Alokasi dan kebijakan jasa angkutan produk minuman ringan : studi kasus di PT Buana Distrindo
Abstract
Saat ini persaingan industri minuman ringan semakin ketat sehingga setiap perusahaan berusaha untuk memenangkan persaingan dengan memberikan pelayanan yang terbaik, dengan cara peningkatan penyediaan produk dalam jumlah dan waktu yang tepat. Hal tersebut dapat dilakukan dengan penanganan sistem distribusi fisik yang baik, dengan memperhatikan segala aspek yang berhubungan baik aspek dari dalam maupun dari luar perusahaan. Salah satu faktor yang menentukan keberhasilan sistem distribusi fisik adalah penanganan sistem transportasi yang merupakan ujung tombak dalam pemasaran produk minuman ringan.
Transportasi merupakan komponen penting dalam sistem distribusi fisik yang banyak memakan biaya sehingga perlu penanganan yang seksama untuk mendapatkan biaya pengiriman produk yang minimum.
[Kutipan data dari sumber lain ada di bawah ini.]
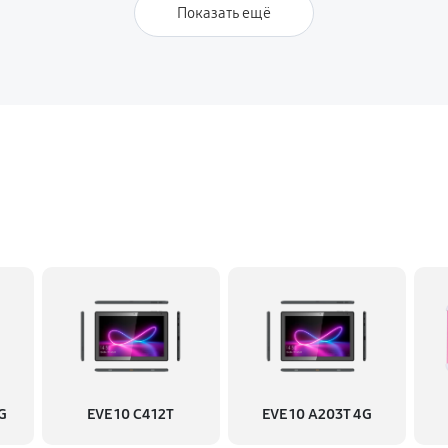
Показать ещё
G
EVE 10 C412T
EVE 10 A203T 4G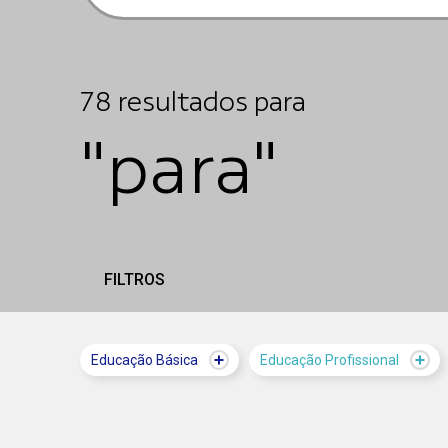
78
resultados
para
"para"
FILTROS
Educação Básica
Educação Profissional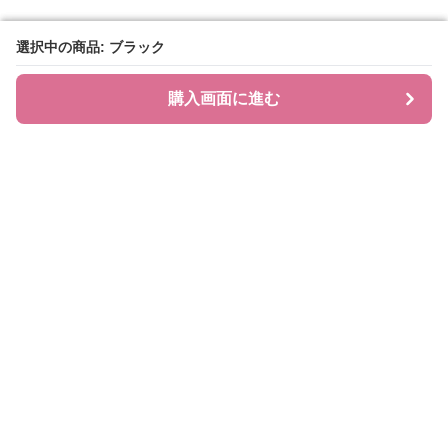
選択中の商品: ブラック
選択中の商品: ブラック
購入画面に進む
購入画面に進む
BAGLIA
について
会社概要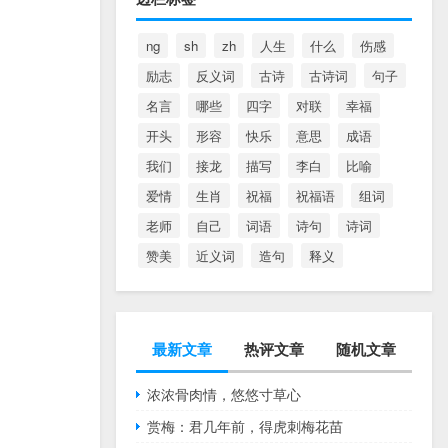
ng
sh
zh
人生
什么
伤感
励志
反义词
古诗
古诗词
句子
名言
哪些
四字
对联
幸福
开头
形容
快乐
意思
成语
我们
接龙
描写
李白
比喻
爱情
生肖
祝福
祝福语
组词
老师
自己
词语
诗句
诗词
赞美
近义词
造句
释义
最新文章
热评文章
随机文章
浓浓骨肉情，悠悠寸草心
赏梅：君几年前，得虎刺梅花苗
Beberapa cara yang dapat dilakukan untuk dapat meminimumkan biaya pengiriman produk adalah dengan penyusunan rencana alokasi kendaraan yang optimal dan penentuan kebijakan jasa angkutan yang harus dilakukan oleh perusahaan. Dalam mencari alokasi dan kebijakan jasa angkutan tersebut dalam kasus ini digunakan metoda Pendekatan Berencana.
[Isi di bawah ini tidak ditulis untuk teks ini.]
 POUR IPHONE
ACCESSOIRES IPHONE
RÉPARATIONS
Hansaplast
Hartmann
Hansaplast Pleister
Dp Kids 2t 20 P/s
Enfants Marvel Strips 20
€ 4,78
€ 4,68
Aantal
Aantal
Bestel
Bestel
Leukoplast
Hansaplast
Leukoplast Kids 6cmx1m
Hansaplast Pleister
Beberapa faktor yang mempengaruhi kebijakan jasa angkutan diantaranya adalah jenis kendaraaan yang digunakan, jumlah pesanan produk, jalur yang dilalui, harga beli kendaraan, pemeliharaan dan peraturan pemerintah mengenai transportasi. Alokasi kendaraan yang optimal merupakan salah satu cara yang tepat dalam menekan biaya pengiriman produk dari gudang pusat ke gudang cabang. Dengan adanya alokasi kendaraan jumlah pesanan dari gudang cabang dapat disesuaikan dengan jenis kendaraan dan biaya yang harus dikeluarkan karena pemakaian kendaraan tersebut. Penentuan alokasi kendaraan dibantu dengan model ALOKASI BAS yang dapat memberikan alternatif pengalokasian kendaraan dengan biaya pengiriman yang minimum. Untuk gudang cabang Surabaya rata-rata pemakaian kendaraan perusahaan sebanyak 24 kali per bulan, sedangkan untuk gudang cabang Solo, Yogya, Kudus dan Pekalongan rata-rata pemakaian kendaraan sewa masing-masing sebanyak 19, 21, 17 dan 6 kali per bulan.
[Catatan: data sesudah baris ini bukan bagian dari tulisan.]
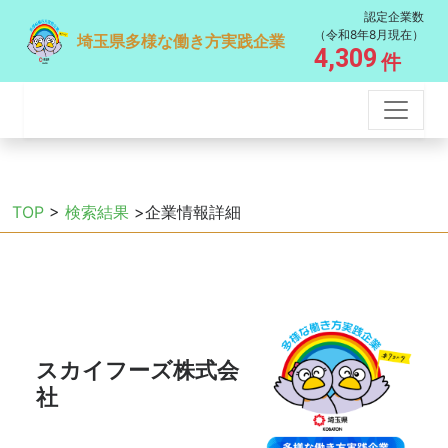
認定企業数
（令和8年8月現在）
埼玉県多様な働き方実践企業
4,309
件
TOP
>
検索結果
>企業情報詳細
スカイフーズ株式会
社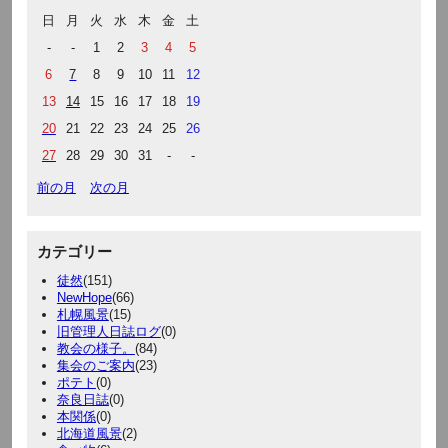
日
月
火
水
木
金
土
-
-
1
2
3
4
5
6
7
8
9
10
11
12
13
14
15
16
17
18
19
20
21
22
23
24
25
26
27
28
29
30
31
-
-
前の月
次の月
カテゴリー
徒然
(151)
NewHope
(66)
札幌風景
(15)
旧管理人日誌ログ
(0)
教会の様子。
(84)
集会のご案内
(23)
ポテト
(0)
奈良日誌
(0)
本関係
(0)
北海道風景
(2)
Setelah dilakukan analisis dan perhitungan didapatkan bahwa jika perusahaan tetap melakukan kebijakan saat ini memerlukan biaya sebesar Rp 436 153 846.15, pembelian satu unit kendaraan engkel memerlukan Rp 402 010 808.86 dengan B/C sebesar 1.030, pembelian dua unit memerlukan Rp 377 467 444.65 dengan B/C sebesar 0.782 dan pembelian tiga unit memerlukan biaya Rp 424 442 684.32 dengan B/C sebesar 0.550. Dari hasil tersebut kebijakan jasa angkutan yang terbaik adalah pembelian 1 (satu) unit kendaraan engkel yang akan menghemat biaya pengiriman sebesar Rp 34 143 037.29 dan mempunyai nilai NPV sebesar Rp 2 631 595.14.
Hasil analisis sensitifitas terhadap kebijakan pembelian 1 (satu) unit kendaraan engkel memperlihatkan bahwa kebijakan tersebut tetap layak sampai kenaikan harga beli kendaraan sebesar 3.0 persen, kenaikan biaya operasional sebesar 0.8 persen dan kenaikan biaya pemeliharaan sebesar 18.8 persen.